## Dataset entries
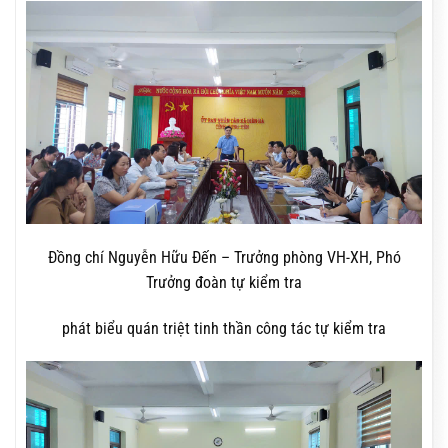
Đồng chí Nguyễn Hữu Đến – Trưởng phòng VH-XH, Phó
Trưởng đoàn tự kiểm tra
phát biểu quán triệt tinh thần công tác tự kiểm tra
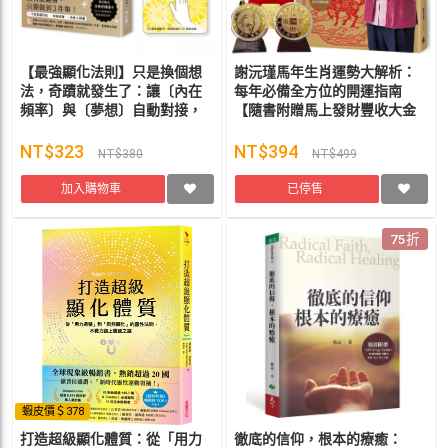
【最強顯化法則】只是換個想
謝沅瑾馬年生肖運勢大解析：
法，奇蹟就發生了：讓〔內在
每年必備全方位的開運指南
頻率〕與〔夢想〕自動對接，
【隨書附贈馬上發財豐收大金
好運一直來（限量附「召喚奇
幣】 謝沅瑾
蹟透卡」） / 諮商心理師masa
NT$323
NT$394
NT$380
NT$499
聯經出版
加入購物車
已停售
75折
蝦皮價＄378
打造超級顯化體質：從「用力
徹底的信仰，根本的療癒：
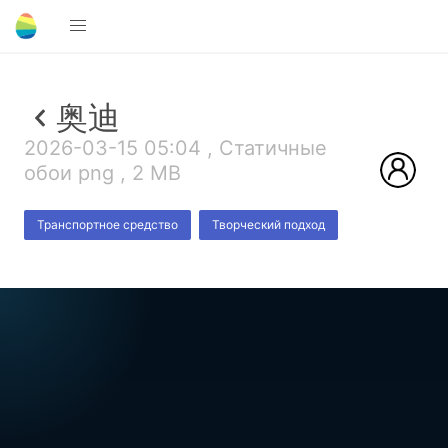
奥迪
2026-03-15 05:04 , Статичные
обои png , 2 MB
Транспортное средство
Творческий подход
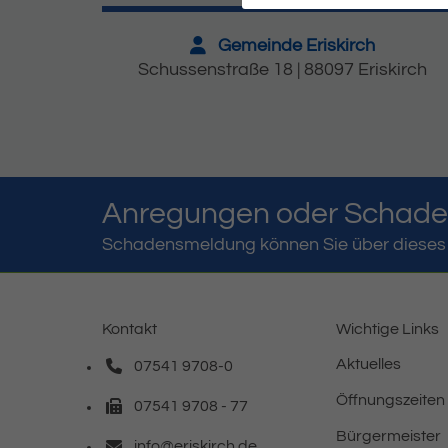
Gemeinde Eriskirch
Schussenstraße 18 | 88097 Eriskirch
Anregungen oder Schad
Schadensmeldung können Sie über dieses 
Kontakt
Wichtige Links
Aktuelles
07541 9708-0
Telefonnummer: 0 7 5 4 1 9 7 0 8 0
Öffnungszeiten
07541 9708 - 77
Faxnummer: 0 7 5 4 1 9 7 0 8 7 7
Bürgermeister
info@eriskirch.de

## Task instructions
When a line in the records above contains the word "Trưởng", copy it.

## Final answer
Đồng chí Nguyễn Hữu Đến – Trưởng phòng VH-XH, Phó
Trưởng đoàn tự kiểm tra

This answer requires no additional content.